With the smart city initiative gaining wind in India, we sieve through the cacophony of vendor noise and expert speak to understand the absolute essentials to building a smart city and how tech integration from ground-up coupled with nimble urban planning can be the match winner
– Adeesh Sharma
Ever since the Indian government announced the initiative for building 100 smart cities across India, we’ve been seeing large global solutions providers queuing up with their list of smart solutions claiming to do the perfect job. So, we routinely see solutions ranging from smart lighting to smart transportation, smart metering, smart healthcare, etc being regularly showcased at different forums. However, the moot point is how and where authorities and solution providers begin? What are the essentials required before even a single smart city module can be deployed? Through this story we look at all possible answers to these questions.

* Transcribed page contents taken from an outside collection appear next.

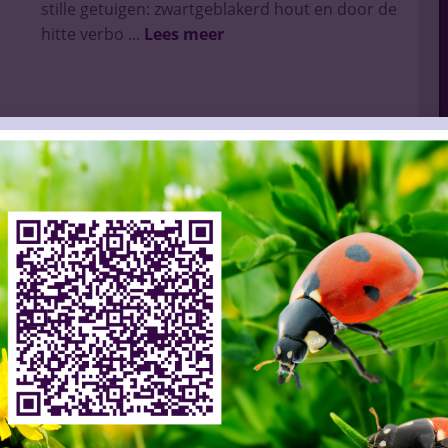
stille getuigen: zwartgeblakerd hout en door de
hitte verbo ...
Lees meer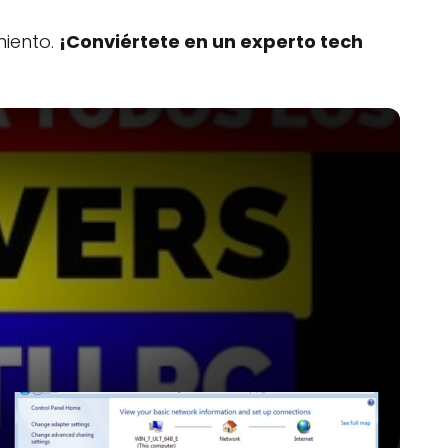
miento.
¡Conviértete en un experto tech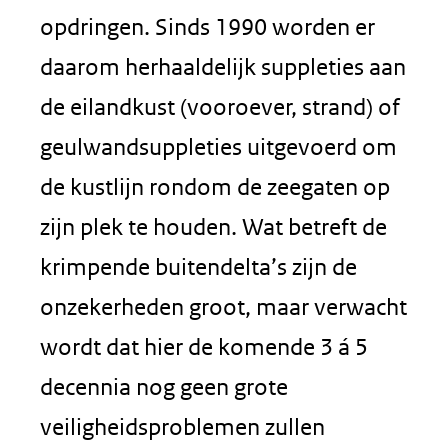
opdringen. Sinds 1990 worden er
daarom herhaaldelijk suppleties aan
de eilandkust (vooroever, strand) of
geulwandsuppleties uitgevoerd om
de kustlijn rondom de zeegaten op
zijn plek te houden. Wat betreft de
krimpende buitendelta’s zijn de
onzekerheden groot, maar verwacht
wordt dat hier de komende 3 á 5
decennia nog geen grote
veiligheidsproblemen zullen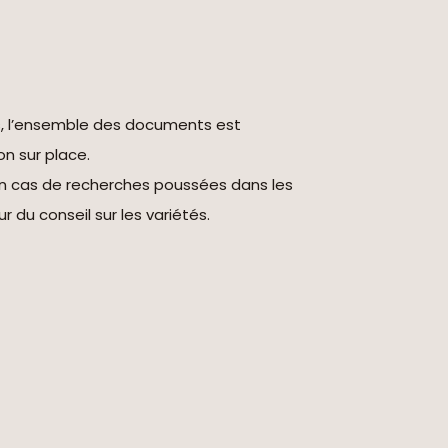
s, l’ensemble des documents est
on sur place.
en cas de recherches poussées dans les
r du conseil sur les variétés.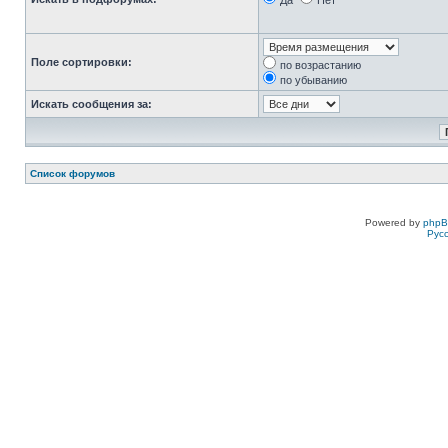
Да
Нет
Поле сортировки:
по возрастанию
по убыванию
Искать сообщения за:
Список форумов
Powered by
php
Рус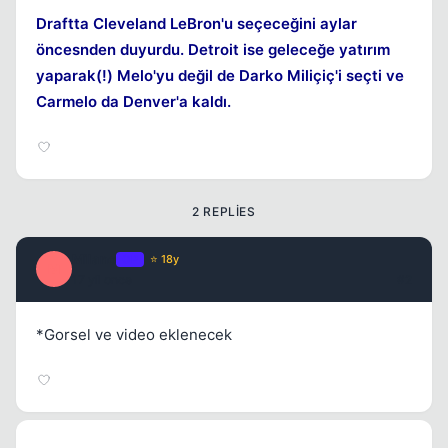
Draftta Cleveland LeBron'u seçeceğini aylar
öncesnden duyurdu. Detroit ise geleceğe yatırım
yaparak(!) Melo'yu değil de Darko Miliçiç'i seçti ve
Carmelo da Denver'a kaldı.
2 REPLIES
Milano
OP
⭐ 18y
M
17 yil once
#2
*Gorsel ve video eklenecek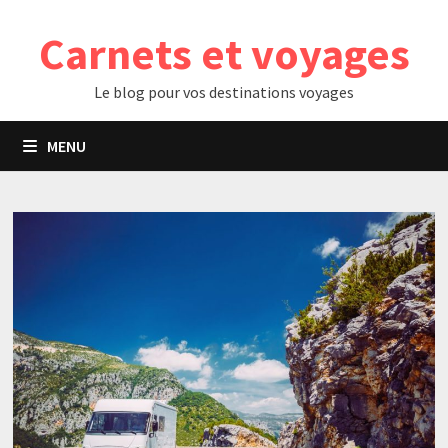
Passer
Carnets et voyages
au
contenu
Le blog pour vos destinations voyages
MENU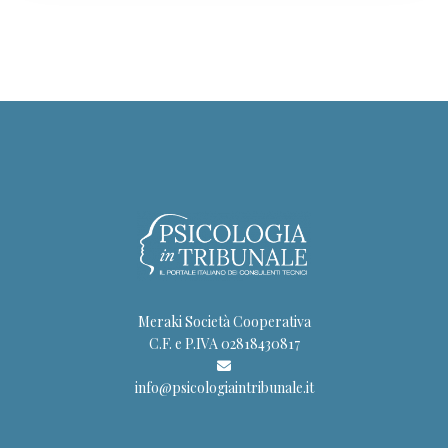
Meraki Società Cooperativa
C.F. e P.IVA 02818430817
info@psicologiaintribunale.it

Over the next ten years, more than one hundred million Indians will move from villages to cities. India’s cities drive economic growth, but fail to provide a satisfactory quality of life to most of their residents. Therefore, achieving the goal of developing 100 smart cities in India will require a lot more than the right technologies, given that Indian cities are lacking in basic governance and physical infrastructure. The central and state governments along with the Local bodies/Municipalities have to focus on the trunk infrastructure which includes water supply systems, sewage systems, sanitation facilities, solid waste management systems, etc. The basic connectivity needs to be upgraded by working towards having a road infrastructure in place.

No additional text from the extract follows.